Data excerpts: Begin
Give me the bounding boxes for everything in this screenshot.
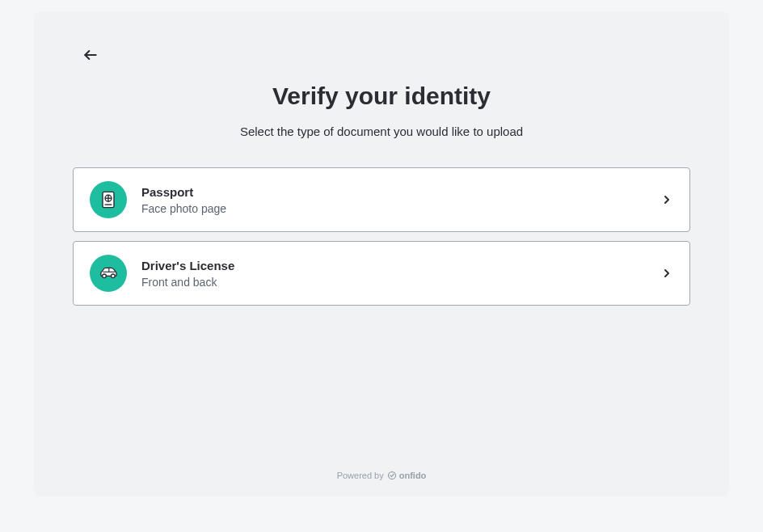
option-passport-text: Passport Face photo page [141,185,660,215]
page-title: Verify your identity [63,82,700,110]
car-icon [90,255,127,292]
option-passport[interactable]: Passport Face photo page [73,167,690,232]
option-drivers-license[interactable]: Driver's License Front and back [73,241,690,306]
main-content: Verify your identity Select the type of … [63,34,700,306]
option-title: Driver's License [141,259,660,272]
brand-name: onfido [399,471,427,480]
page-subtitle: Select the type of document you would li… [63,125,700,138]
back-button[interactable] [79,44,102,66]
svg-point-8 [112,274,116,278]
passport-icon [90,181,127,218]
onfido-brand: onfido [387,471,427,480]
footer-attribution: Powered by onfido [34,471,729,480]
identity-verification-modal: Verify your identity Select the type of … [34,11,729,496]
option-title: Passport [141,185,660,199]
option-drivers-license-text: Driver's License Front and back [141,259,660,289]
arrow-left-icon [82,47,99,63]
chevron-right-icon [660,267,673,280]
svg-point-7 [103,274,107,278]
chevron-right-icon [660,193,673,206]
option-description: Face photo page [141,202,660,215]
onfido-logo-icon [387,471,397,480]
document-options-list: Passport Face photo page [63,167,700,306]
option-description: Front and back [141,276,660,289]
powered-by-label: Powered by [337,471,384,480]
Data excerpts: End
Identify every line above that includes the word "License", and show those lines.

Written reply:
option-drivers-license[interactable]: Driver's License Front and back [73,241,690,306]
option-title: Driver's License [141,259,660,272]
option-drivers-license-text: Driver's License Front and back [141,259,660,289]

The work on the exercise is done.